I am sad to say that this is Gay’s last post, as she left us to pursue her retirement on May 31. I had hoped she would write a farewell post, but there is never enough time to do all that you plan. We wish Gay a very happy new beginning, though we’ll miss her insights and all of her help at the MWWC. –Cathleen
As I opened and began to ready Katharine O’Brien’s book of poetry, Excavation and Other Verse, I simultaneously looked out the window into a fogged-in parking lot on an April morning and I was struck by the coincidence of the view and the book’s first poem “Spring Song” which began “By April mist be not misled….” Very quickly I became enamored of O’Brien’s poetry as I read on, but then just as quickly, the titles of some of the subsequent—“The old oaken Calculus problem,” “Mathematician,” “Einstein and the ice cream cone”—echoed the Katharine O’Brien, brilliant mathematician, with whom I was more familiar.
What led me to discover this talented woman writer were enclosures found in her important work, Sequences, here in the Maine Women Writers Collection—small, aged clippings from newspapers, a page of quotes and a half-page of edits, both in her hand, and a few other items she had left in the books she had donated to the Collection. But upon discovering her published poetry collection, I realized I was mistaken to think her world was made up only of ciphers, equations and formulas. And O’Brien herself writes of the intersection of her two passions in “The old oaken Calculus problem.”

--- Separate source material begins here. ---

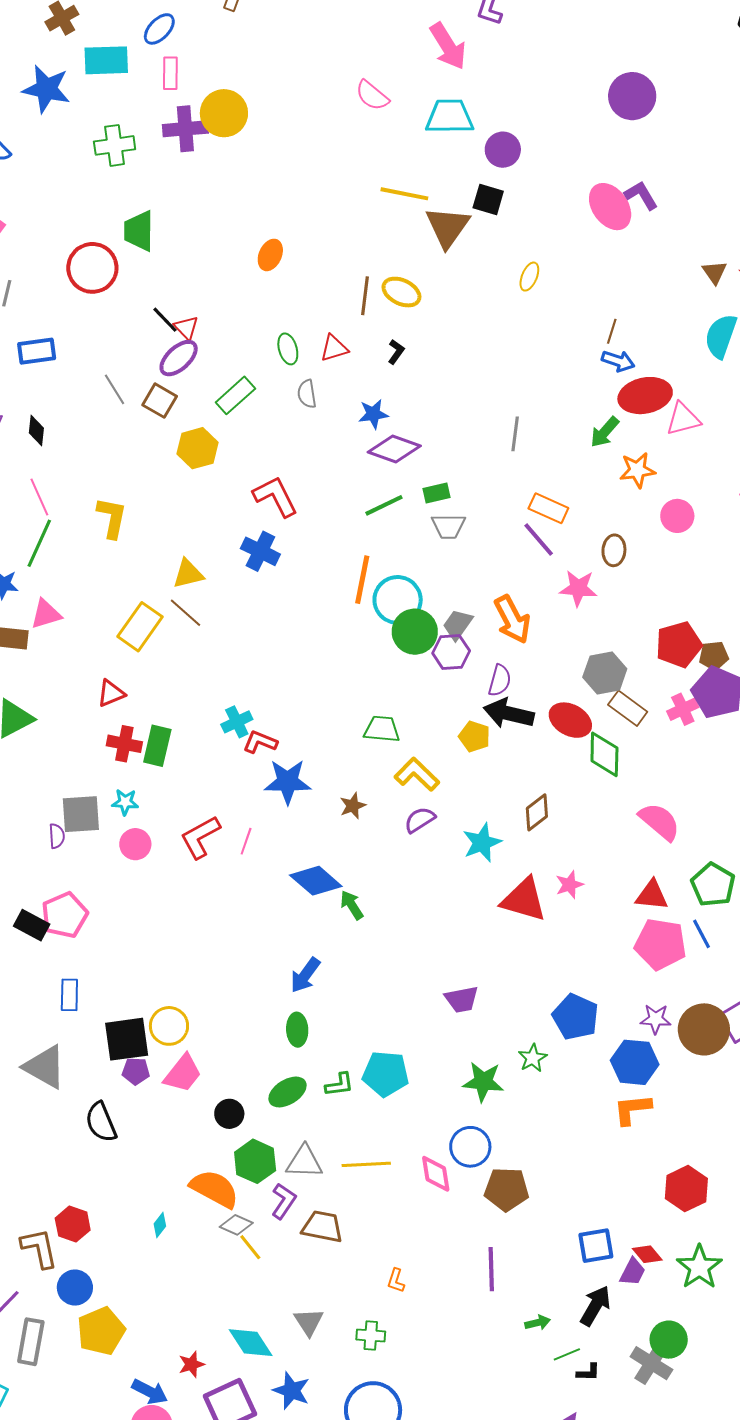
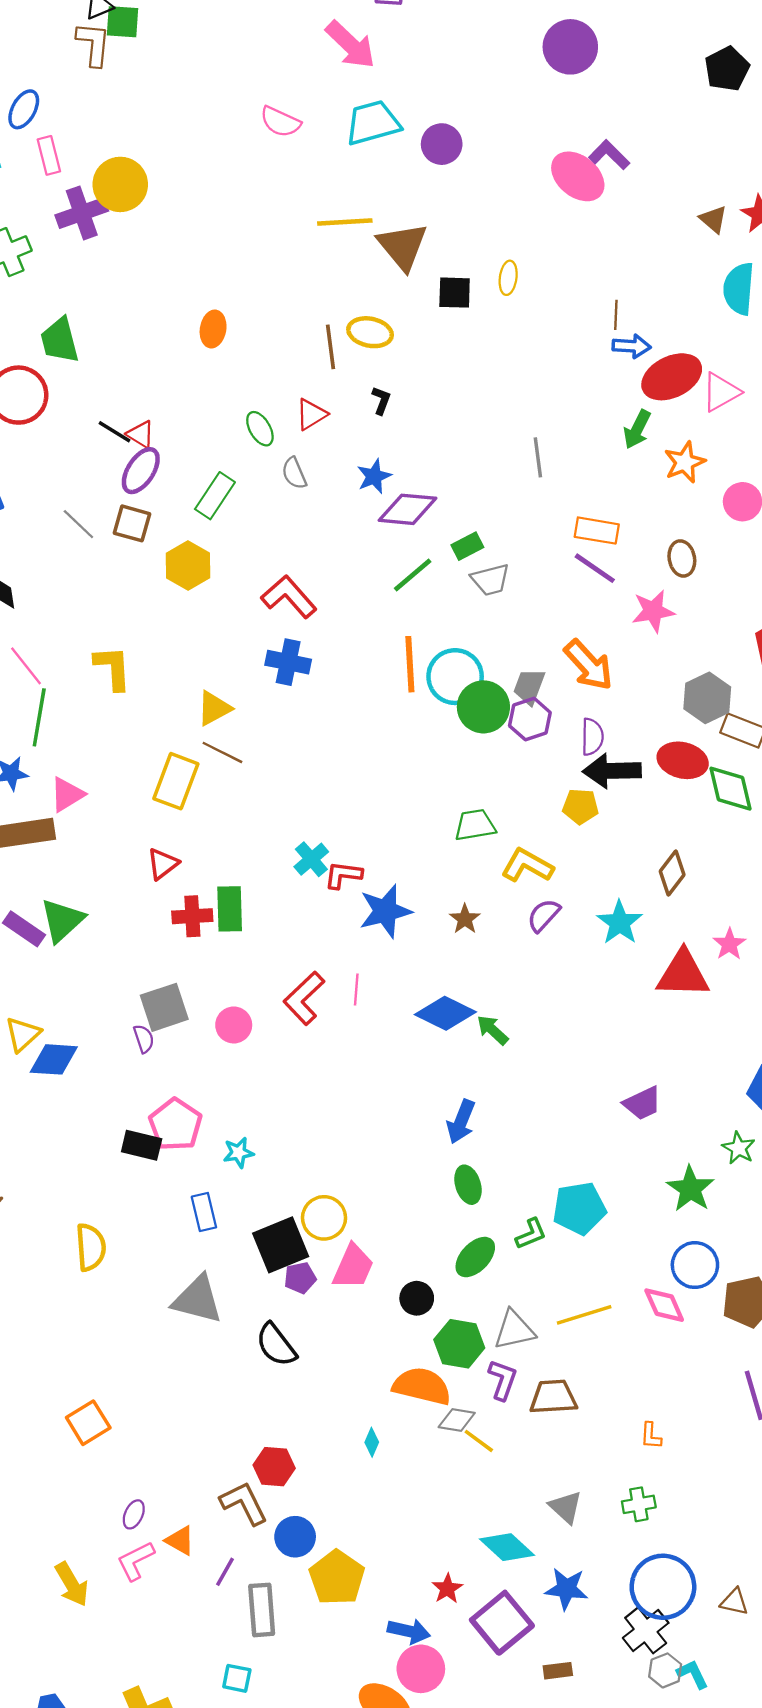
black square: (488, 199) -> (455, 293), moved
cyan star: (125, 802) -> (238, 1153), moved
green star: (483, 1082) -> (690, 1189), turned -30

O’Brien’s Sequences was published as one of Houghton-Mifflin Mathematics Enrichment Series and received many positive reviews from which O’Brien had hand-copied excerpts: “a wealth of material,” “very well written,” “attractive contribution” onto a sheet of paper and left behind to be found. (I will observe here that it is not a book to be enjoyed lightly!)
And seeing among the inserts the clipped articles that trumpeted the progress in the 1980s in unraveling “pi” and “prime numbers,” we can assume the world of mathematics was never far from her thoughts.
But I have to believe O’Brien softened and balanced her passion for math by creating light, personally revealing and sometimes humorous poetry—for her soul and for ours. We thank her for both!